Ask HN: Is Providing an Annual Subscription Option Worth the Trouble? - davemabe

I have a subscription based web service that offers monthly and yearly subscription options.  I've found that a surprisingly high percentage of the time the annual subscribers simply forget that they've signed up for a subscription by the time the first year of the subscription comes up and it's time to charge them for a second year.  Most of the time they're shocked and angry that they've been charged even though they agreed to the arrangement.<p>This happens so often that I've thought about scrapping the annual option altogether.  I've also thought about sending them an email before the charge occurs as a reminder.<p>Has anyone experienced this and found a decent solution?
======
charliepark
We have the same setup. What we do is to send an e-mail every two weeks before
the rebill, with a reminder that it's about to happen, and that if they want
to cancel, they need to take care of it before <%= rebill_date %>.

Even with that reminder, we still get occasional e-mails from people who
didn't see the e-mail, don't have access to that e-mail address anymore, or,
for whatever reason, didn't unsubscribe in time. We just refund the charge and
delete their subscription.

For what it's worth, we also get e-mails from users who comment on how much
they love the app, how they use it all the time, and how happy they are to
sign on for another year.

If you want me to get into the details of our code, let me know.

------
brudgers
Monthly automatic renewal is a convenience for your subscribers.
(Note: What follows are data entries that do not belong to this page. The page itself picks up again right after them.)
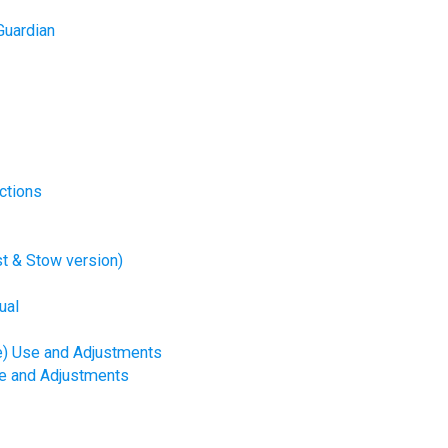
Guardian
ctions
t & Stow version)
ual
e) Use and Adjustments
se and Adjustments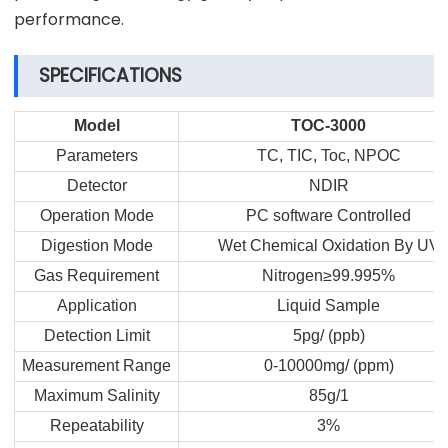
performance.
SPECIFICATIONS
Model
TOC-3000
Parameters
TC, TIC, Toc, NPOC
Detector
NDIR
Operation Mode
PC software Controlled
Digestion Mode
Wet Chemical Oxidation By UV
Gas Requirement
Nitrogen≥99.995%
Application
Liquid Sample
Detection Limit
5pg/ (ppb)
Measurement Range
0-10000mg/ (ppm)
Maximum Salinity
85g/1
Repeatability
3%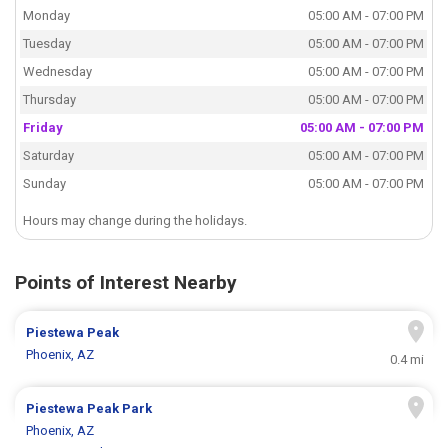
Monday
05:00 AM - 07:00 PM
Tuesday
05:00 AM - 07:00 PM
Wednesday
05:00 AM - 07:00 PM
Thursday
05:00 AM - 07:00 PM
Friday
05:00 AM - 07:00 PM
Saturday
05:00 AM - 07:00 PM
Sunday
05:00 AM - 07:00 PM
Hours may change during the holidays.
Points of Interest Nearby
Piestewa Peak
Phoenix, AZ
0.4 mi
Piestewa Peak Park
Phoenix, AZ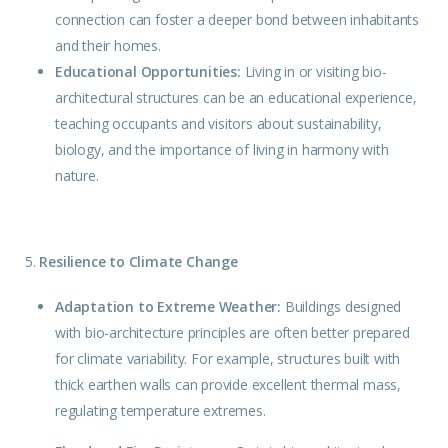
connection can foster a deeper bond between inhabitants
and their homes.
Educational Opportunities:
Living in or visiting bio-
architectural structures can be an educational experience,
teaching occupants and visitors about sustainability,
biology, and the importance of living in harmony with
nature.
5.
Resilience to Climate Change
Adaptation to Extreme Weather:
Buildings
designed
with bio-architecture principles are often better prepared
for climate variability. For example, structures built with
thick earthen walls can provide excellent thermal mass,
regulating temperature extremes.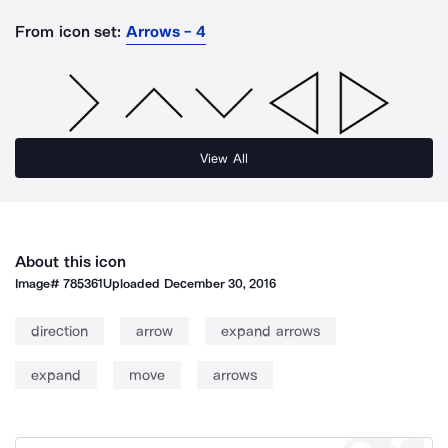
From icon set:
Arrows - 4
View All
About this icon
Image#
785361
Uploaded
December 30, 2016
direction
arrow
expand arrows
expand
move
arrows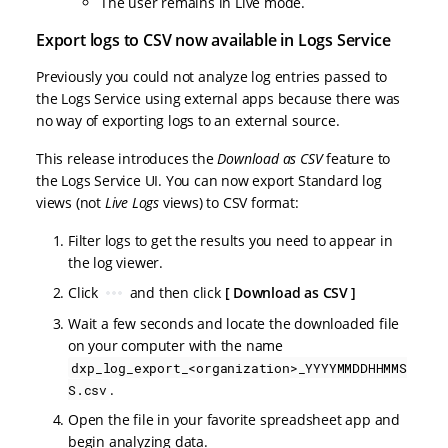
The user remains in Live mode.
Export logs to CSV now available in Logs Service
Previously you could not analyze log entries passed to
the Logs Service using external apps because there was
no way of exporting logs to an external source.
This release introduces the
Download as CSV
feature to
the Logs Service UI. You can now export Standard log
views (not
Live Logs
views) to CSV format:
Filter logs to get the results you need to appear in
the log viewer.
Click
and then click
Download as CSV
Wait a few seconds and locate the downloaded file
on your computer with the name
dxp_log_export_<organization>_YYYYMMDDHHMMS
.
S.csv
Open the file in your favorite spreadsheet app and
begin analyzing data.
Annual
automatic renewal probably isn't. It can obviously create ill will and doesn't
give you as much flexibility to increase subscription rates.
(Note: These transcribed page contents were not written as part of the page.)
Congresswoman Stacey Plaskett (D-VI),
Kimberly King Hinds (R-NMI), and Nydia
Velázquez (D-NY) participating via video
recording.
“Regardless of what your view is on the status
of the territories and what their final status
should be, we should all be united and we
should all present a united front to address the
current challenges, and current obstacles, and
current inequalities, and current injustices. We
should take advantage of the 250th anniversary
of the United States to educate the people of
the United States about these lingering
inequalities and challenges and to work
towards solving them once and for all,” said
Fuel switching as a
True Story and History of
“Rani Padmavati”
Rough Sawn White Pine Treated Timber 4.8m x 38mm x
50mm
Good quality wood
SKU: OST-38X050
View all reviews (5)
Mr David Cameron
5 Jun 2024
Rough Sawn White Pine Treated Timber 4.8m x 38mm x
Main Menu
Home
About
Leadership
Opt-in for long term subscriptions would appear to be more subscriber friendly
and avoid some of the issues mentioned. Offering multi-year subscriptions
could provide even more cash upfront without the brand risks associated with
automatic annual billing.

Opt-in communications would likely be no more resource intensive than
implementing email notices about an automatic annual charge. My gut tells me
that, "We hate losing you as a customer" may build more goodwill than "it's in
the fine print."

Based on your post, customer service resources are being diverted to _former_
customer service. And there's no money in that. Good luck.

------
msencenb
As mentioned by charliepark I think a reminder e-mail and a very forgiving
refund policy seems to be the best way to do things from a customer relations
standpoint.

On a business side of things do you have data on what the average retention
rate of a customer is? If your average retention rate for monthly customers is
>1 year maybe it's not worth it to even have the yearly subscription from a
revenue standpoint. That being said if the yearly subscription retention rate
is higher you should definitely keep that option available.

------
pavel_lishin
How much time are you spending on these people? If they've forgotten about the
charge, they're not likely to be customers anyway, so inconveniencing them
slightly in favor of active customers who are actually interested in paying
yearly might be worth it, especially if you implement the e-mail reminder.